### Task requirements
Repeat only these lines, exactly: the first line of the data, the line containing "மக்கள்தொகை கணக்கெடுப்பில் சாதி", and every line between them. Pictures stay out.

### Entries supplied
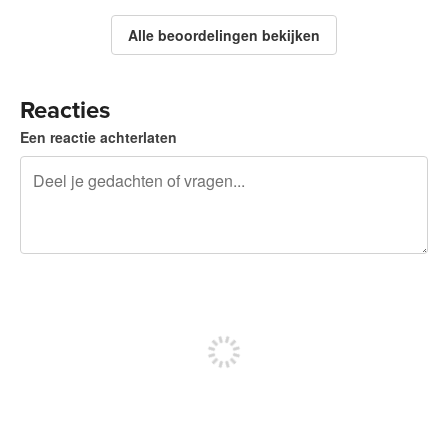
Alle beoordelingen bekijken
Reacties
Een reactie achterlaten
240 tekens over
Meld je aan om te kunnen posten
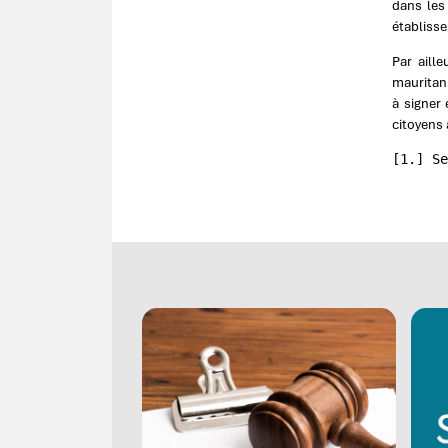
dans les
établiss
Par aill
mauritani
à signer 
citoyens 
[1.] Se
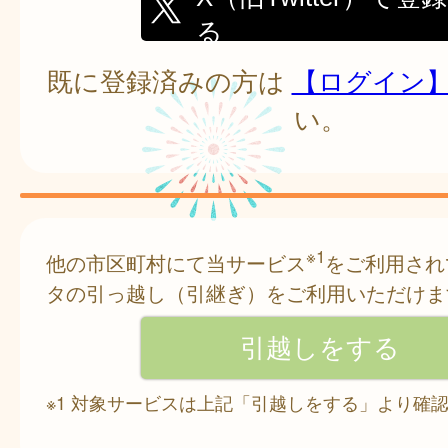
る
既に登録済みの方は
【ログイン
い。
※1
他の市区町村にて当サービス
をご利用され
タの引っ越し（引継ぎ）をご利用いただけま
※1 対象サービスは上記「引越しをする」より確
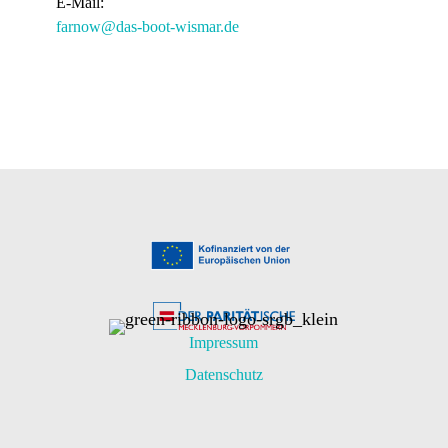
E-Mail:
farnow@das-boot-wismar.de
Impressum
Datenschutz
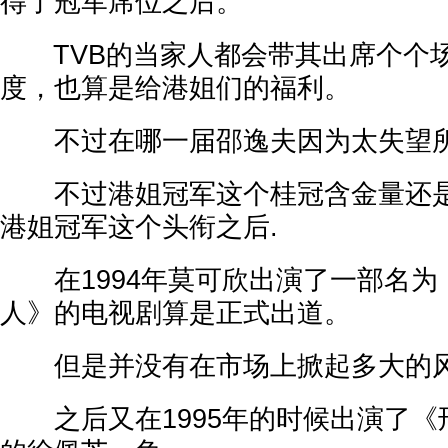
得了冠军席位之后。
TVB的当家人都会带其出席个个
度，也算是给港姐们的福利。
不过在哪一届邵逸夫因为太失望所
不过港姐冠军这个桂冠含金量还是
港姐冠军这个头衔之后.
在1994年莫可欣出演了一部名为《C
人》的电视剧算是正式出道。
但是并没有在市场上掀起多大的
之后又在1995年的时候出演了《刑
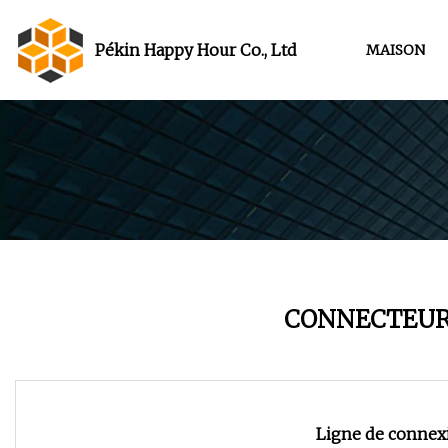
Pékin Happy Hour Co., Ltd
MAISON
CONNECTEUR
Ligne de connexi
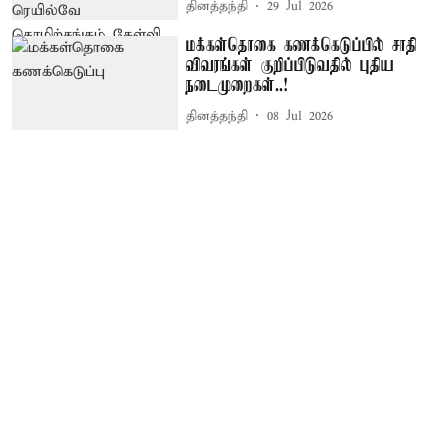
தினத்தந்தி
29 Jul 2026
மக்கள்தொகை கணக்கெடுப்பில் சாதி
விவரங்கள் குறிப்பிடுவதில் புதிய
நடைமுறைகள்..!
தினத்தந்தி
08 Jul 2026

### Task answer
Alle beoordelingen bekijken
Reacties
Een reactie achterlaten
240 tekens over
Meld je aan om te kunnen posten
dans les
établiss
Par aill
mauritani
à signer 
citoyens 
[1.] Se
る
既に登録済みの方は
【ログイン
い。
※1
他の市区町村にて当サービス
をご利用され
タの引っ越し（引継ぎ）をご利用いただけま
※1 対象サービスは上記「引越しをする」より確
E-Mail:
farnow@das-boot-wismar.de
Impressum
Datenschutz
得了冠军席位之后。
TVB的当家人都会带其出席个个
度，也算是给港姐们的福利。
不过在哪一届邵逸夫因为太失望所
不过港姐冠军这个桂冠含金量还是
港姐冠军这个头衔之后.
在1994年莫可欣出演了一部名为《C
人》的电视剧算是正式出道。
但是并没有在市场上掀起多大的
之后又在1995年的时候出演了《刑
Pékin Happy Hour Co., Ltd
MAISON
CONNECTEUR
Ligne de connexi
தினத்தந்தி
29 Jul 2026
மக்கள்தொகை கணக்கெடுப்பில் சாதி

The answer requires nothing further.